* WORK TO COMPLETE *
Leave the images out and write out each entry exactly as shown.

Recorded data:

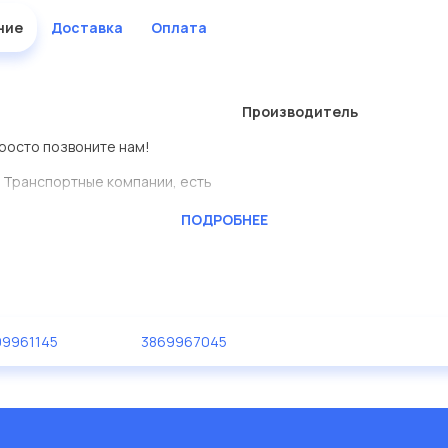
ние
Доставка
Оплата
Производитель
 просто позвоните нам!
 Транспортные компании, есть
ПОДРОБНЕЕ
CKTEC
ь сами.
деталь представлены в
9961145
3869967045
дисковые с гарантией от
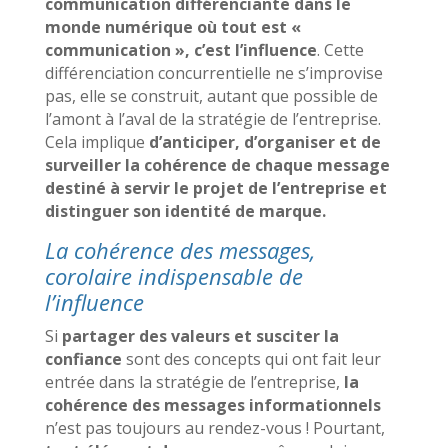
communication différenciante dans le
monde numérique où tout est «
communication », c’est l’influence
. Cette
différenciation concurrentielle ne s’improvise
pas, elle se construit, autant que possible de
l’amont à l’aval de la stratégie de l’entreprise.
Cela implique
d’anticiper, d’organiser et de
surveiller la cohérence de chaque message
destiné à servir le projet de l’entreprise et
distinguer son identité de marque.
La cohérence des messages,
corolaire indispensable de
l’influence
Si
partager des valeurs et susciter la
confiance
sont des concepts qui ont fait leur
entrée dans la stratégie de l’entreprise,
la
cohérence des messages informationnels
n’est pas toujours au rendez-vous ! Pourtant,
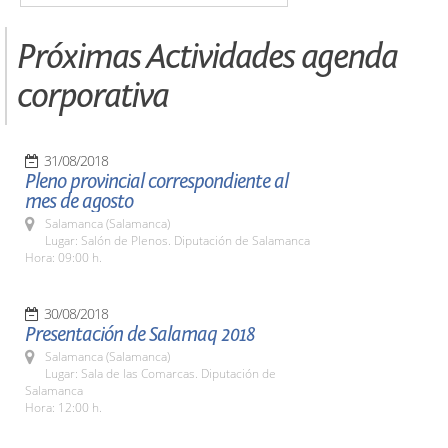
Próximas Actividades agenda
corporativa
31/08/2018
Pleno provincial correspondiente al
mes de agosto
Salamanca (Salamanca)
Lugar: Salón de Plenos. Diputación de Salamanca
Hora: 09:00 h.
30/08/2018
Presentación de Salamaq 2018
Salamanca (Salamanca)
Lugar: Sala de las Comarcas. Diputación de
Salamanca
Hora: 12:00 h.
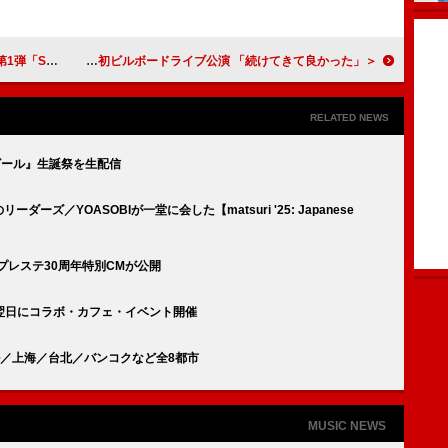
開始＆MV公開へ
＜ライブレポート＞『ペルソナ』で話題の高橋あず美、魂の歌声を響かせた初ビルボードライブ公演 「続けてきて良かった」
RELATED NEWS
生ビール』生誕祭を生配信
ーズ／YOASOBIが一堂に会した【matsuri '25: Japanese
用、プレステ30周年特別CMが公開
翌日にコラボ・カフェ・イベント開催
／上海／台北／バンコクなど全8都市
MUSIC NEWS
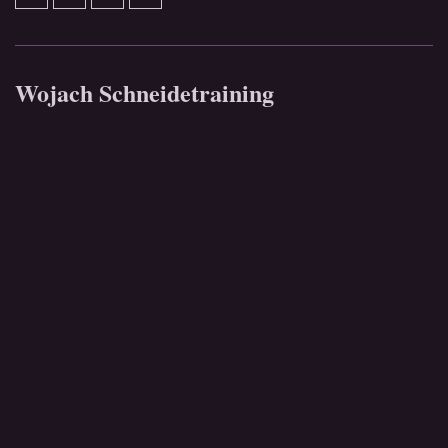
Wojach Schneidetraining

* ANSWER SPACE *
ние
Доставка
Оплата
Производитель
 просто позвоните нам!
 Транспортные компании, есть
ПОДРОБНЕЕ
CKTEC
ь сами.
деталь представлены в
9961145
3869967045
дисковые с гарантией от
communication différenciante dans le
monde numérique où tout est «
communication », c’est l’influence
. Cette
différenciation concurrentielle ne s’improvise
pas, elle se construit, autant que possible de
l’amont à l’aval de la stratégie de l’entreprise.
Cela implique
d’anticiper, d’organiser et de
surveiller la cohérence de chaque message
destiné à servir le projet de l’entreprise et
distinguer son identité de marque.
La cohérence des messages,
corolaire indispensable de
l’influence
Si
partager des valeurs et susciter la
confiance
sont des concepts qui ont fait leur
entrée dans la stratégie de l’entreprise,
la
cohérence des messages informationnels
n’est pas toujours au rendez-vous ! Pourtant,
Próximas Actividades agenda
corporativa
31/08/2018
Pleno provincial correspondiente al
mes de agosto
Salamanca (Salamanca)
Lugar: Salón de Plenos. Diputación de Salamanca
Hora: 09:00 h.
30/08/2018
Presentación de Salamaq 2018
Salamanca (Salamanca)
Lugar: Sala de las Comarcas. Diputación de
Salamanca
Hora: 12:00 h.
開始＆MV公開へ
＜ライブレポート＞『ペルソナ』で話題の高橋あず美、魂の歌声を響かせた初ビルボードライブ公演 「続けてきて良かった」
RELATED NEWS
生ビール』生誕祭を生配信
ーズ／YOASOBIが一堂に会した【matsuri '25: Japanese
用、プレステ30周年特別CMが公開
翌日にコラボ・カフェ・イベント開催
／上海／台北／バンコクなど全8都市
MUSIC NEWS
Wojach Schneidetraining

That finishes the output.